The hard-coded lists come a bit earlier in the file: https://cs.chromium.org/chromium/src/net/base/mime_util.cc?l=170 (kPrimaryMappings and kSecondaryMappings).
An example: when uploading a CSV file from a Windows system with Microsoft Excel installed, Chrome will report this as application/vnd.ms-excel. This is because .csv is not specified in the first hard-coded list, so the browser falls back to the system registry. HKEY_CLASSES_ROOT\.csv has a value named Content Type that is set to application/vnd.ms-excel.
Internet Explorer
Again using the same example, the browser will report application/vnd.ms-excel. I think it's reasonable to assume Internet Explorer (version 11 as of writing) uses the registry. Possibly it also makes use of a hard-coded list like Chrome and Firefox, but its closed source nature makes it hard to verify.
Firefox
As indicated in the Chrome code, Firefox (version 32 as of writing) works in a similar way. Snippet from file uriloader\exthandler\nsExternalHelperAppService.cpp, method nsExternalHelperAppService::GetTypeFromExtension
// OK. We want to try the following sources of mimetype information, in this order:
// 1. defaultMimeEntries array
// 2. User-set preferences (managed by the handler service)
// 3. OS-provided information
// 4. our "extras" array
// 5. Information from plugins
// 6. The "ext-to-type-mapping" category
The hard-coded lists come earlier in the file, somewhere near line 441. You're looking for defaultMimeEntries and extraMimeEntries.
With my current profile, the browser will report text/csv because there's an entry for it in mimeTypes.rdf (item 2 in the list above). With a fresh profile, which does not have this entry, the browser will report application/vnd.ms-excel (item 3 in the list).
Summary
The hard-coded lists in the browsers are pretty limited. Often, the MIME type sent by the browser will be the one reported by the OS. And this is exactly why, as stated in the question, the MIME type reported by the browser is unreliable.

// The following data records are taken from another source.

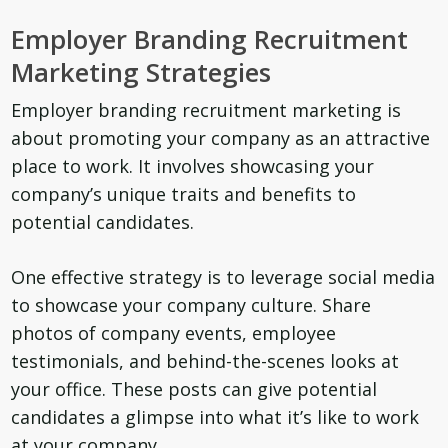
Employer Branding Recruitment
Marketing Strategies
Employer branding recruitment marketing is
about promoting your company as an attractive
place to work. It involves showcasing your
company’s unique traits and benefits to
potential candidates.
One effective strategy is to leverage social media
to showcase your company culture. Share
photos of company events, employee
testimonials, and behind-the-scenes looks at
your office. These posts can give potential
candidates a glimpse into what it’s like to work
at your company.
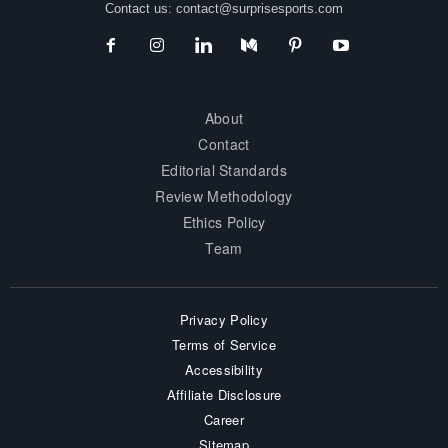
Contact us:
contact@surprisesports.com
About
Contact
Editorial Standards
Review Methodology
Ethics Policy
Team
Privacy Policy
Terms of Service
Accessibility
Affiliate Disclosure
Career
Sitemap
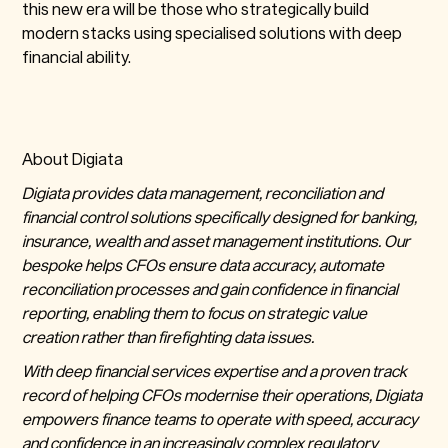
this new era will be those who strategically build
modern stacks using specialised solutions with deep
financial ability.
About Digiata
Digiata provides data management, reconciliation and
financial control solutions specifically designed for banking,
insurance, wealth and asset management institutions. Our
bespoke helps CFOs ensure data accuracy, automate
reconciliation processes and gain confidence in financial
reporting, enabling them to focus on strategic value
creation rather than firefighting data issues.
With deep financial services expertise and a proven track
record of helping CFOs modernise their operations, Digiata
empowers finance teams to operate with speed, accuracy
and confidence in an increasingly complex regulatory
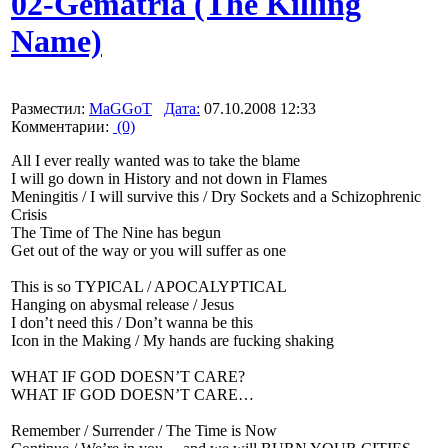
02-Gematria (The Killing
Name)
Разместил:
MaGGoT
Дата:
07.10.2008 12:33
Комментарии:
(0)
All I ever really wanted was to take the blame
I will go down in History and not down in Flames
Meningitis / I will survive this / Dry Sockets and a Schizophrenic
Crisis
The Time of The Nine has begun
Get out of the way or you will suffer as one
This is so TYPICAL / APOCALYPTICAL
Hanging on abysmal release / Jesus
I don’t need this / Don’t wanna be this
Icon in the Making / My hands are fucking shaking
WHAT IF GOD DOESN’T CARE?
WHAT IF GOD DOESN’T CARE…
Remember / Surrender / The Time is Now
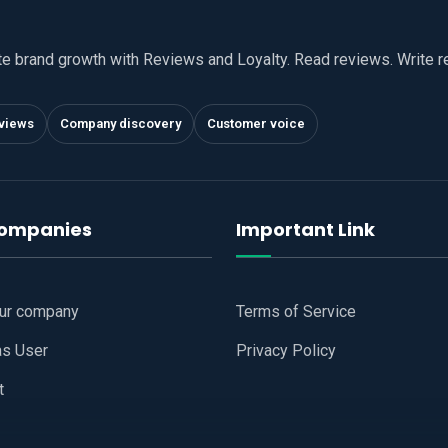
te brand growth with Reviews and Loyalty. Read reviews. Write 
views
Company discovery
Customer voice
companies
Important Link
our company
Terms of Service
as User
Privacy Policy
t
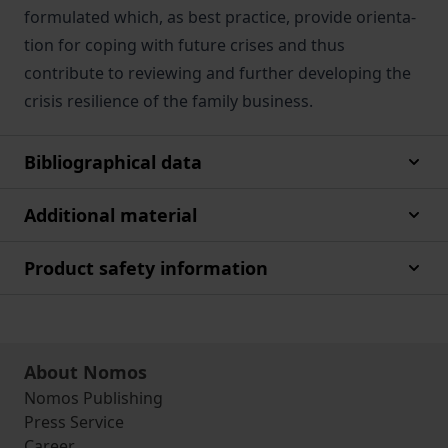
formulated which, as best practice, provide orienta-
tion for coping with future crises and thus
contribute to reviewing and further developing the
crisis resilience of the family business.
Bibliographical data
Additional material
Product safety information
About Nomos
Nomos Publishing
Press Service
Career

Kip, I spent some time reading RFCs, MSDN and MDN. Here is what I could understand. When a browser encounters a file for upload, it looks at the first buffer of data it receives and then runs a test on it. These tests try to determine if the file is a known mime type or not, and if known mime type it will simply further test it for which known mime type and take action accordingly. I think IE tries to do this first rather than just determining the file type from extension. This page explains this for IE http://msdn.microsoft.com/en-us/library/ms775147%28v=vs.85%29.aspx. For firefox, what I could understand was that it tries to read file info from filesystem or directory entry and then determines the file type. Here is a link for FF https://developer.mozilla.org/en/XPCOM_Interface_Reference/nsIFile. I would still like to have more authoritative info on this.

This is probably OS and possibly browser dependent, but on Windows, the MIME type for a given file extension can be found by looking in the registry under HKCR:
For example:
HKEY_CLASSES_ROOT.zip
- ContentType
To go from MIME to file extension, you can look at the keys under
HKEY_CLASSES_ROOT\Mime\Database\Content Type
To get the default extension for a particular MIME type.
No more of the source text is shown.